Many people think that they need a computer science degree in order to enter the profession. However, there is a variety of different roles within the industry and a broad range of skills that are needed: not just mathematicians, cryptographers and programmers, but people with writing skills, communications skills and more. Technical skills are important, but equally so is curiosity. For anyone aspiring to a career in cybersecurity, I would recommend Jessica Barker’s “Confident Cyber Security: How to Get Started in Cyber Security and Futureproof Your Career”.
The way we handle ransomware has completely changed in the last 15 years or so. The next generation of cybersecurity professionals has a daunting task ahead, staying one-step, and preferably a few ahead of ransomware gangs and other types of attacker. Just as they are evolving, so too is our industry. Every year our abilities to defend against cyber-attacks becomes stronger and more innovative.

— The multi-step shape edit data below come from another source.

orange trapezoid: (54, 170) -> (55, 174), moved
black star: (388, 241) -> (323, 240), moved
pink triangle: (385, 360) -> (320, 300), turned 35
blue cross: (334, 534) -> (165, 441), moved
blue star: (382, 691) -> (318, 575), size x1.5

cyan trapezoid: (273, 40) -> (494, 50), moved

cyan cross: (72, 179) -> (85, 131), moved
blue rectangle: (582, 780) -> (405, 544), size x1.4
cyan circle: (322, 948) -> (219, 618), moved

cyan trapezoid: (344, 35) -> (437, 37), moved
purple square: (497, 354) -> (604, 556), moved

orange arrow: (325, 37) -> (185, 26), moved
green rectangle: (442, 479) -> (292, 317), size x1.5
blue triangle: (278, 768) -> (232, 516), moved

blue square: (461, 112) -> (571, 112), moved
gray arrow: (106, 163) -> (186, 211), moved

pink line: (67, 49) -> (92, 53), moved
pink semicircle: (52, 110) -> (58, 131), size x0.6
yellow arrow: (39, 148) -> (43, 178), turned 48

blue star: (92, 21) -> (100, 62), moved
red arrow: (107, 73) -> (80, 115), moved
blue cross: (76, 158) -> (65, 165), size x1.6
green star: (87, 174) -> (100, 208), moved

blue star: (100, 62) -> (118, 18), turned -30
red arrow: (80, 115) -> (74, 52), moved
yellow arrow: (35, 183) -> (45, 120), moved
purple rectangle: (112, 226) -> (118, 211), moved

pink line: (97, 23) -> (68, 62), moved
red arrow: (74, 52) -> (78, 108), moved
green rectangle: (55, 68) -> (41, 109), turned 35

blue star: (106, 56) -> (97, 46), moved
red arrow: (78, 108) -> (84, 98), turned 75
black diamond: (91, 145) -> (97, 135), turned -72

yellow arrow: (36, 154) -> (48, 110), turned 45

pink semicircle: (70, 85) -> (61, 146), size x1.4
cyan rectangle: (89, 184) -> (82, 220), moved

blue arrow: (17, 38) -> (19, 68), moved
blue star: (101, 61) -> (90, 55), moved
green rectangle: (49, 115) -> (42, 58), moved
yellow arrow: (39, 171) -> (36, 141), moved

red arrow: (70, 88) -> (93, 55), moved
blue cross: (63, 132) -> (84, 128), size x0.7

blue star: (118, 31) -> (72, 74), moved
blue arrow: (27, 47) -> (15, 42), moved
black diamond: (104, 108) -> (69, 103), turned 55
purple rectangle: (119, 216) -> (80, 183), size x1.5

That’s why Kaspersky has expanded its online expert training portfolio, designing and developing a new self-guided Windows Incident Response training course for in-house cybersecurity teams and InfoSec professionals looking to upgrade their skills. The course teaches extensive theory around the subject along with real applied skills through end-to-end ransomware case investigation. It consists of 40 video lessons and 100 hours of virtual lab time for hands-on learning. Participants can finish training in an estimated 15 hours, but they have up to six months to complete the course.
By the end of training, participants learn know how to identify and respond to cyber incidents, differentiate advanced persistent threats (APTs) from other threats, master evidence acquisition, the phases of incident detection, log file analysis, network analysis, how to create indicators of compromise (IoCs), introductory memory forensics, various attack techniques and the anatomy of a targeted attack through the cyber kill chain.
Today’s cybersecurity solutions go way beyond the old-fashioned pattern detecting approach characterised as ‘anti-virus’ – including the use of generic detection, heuristics, behavioural analysis, emulation and sandboxing techniques. Our experts are continually developing new systems to stay ahead of the latest threats.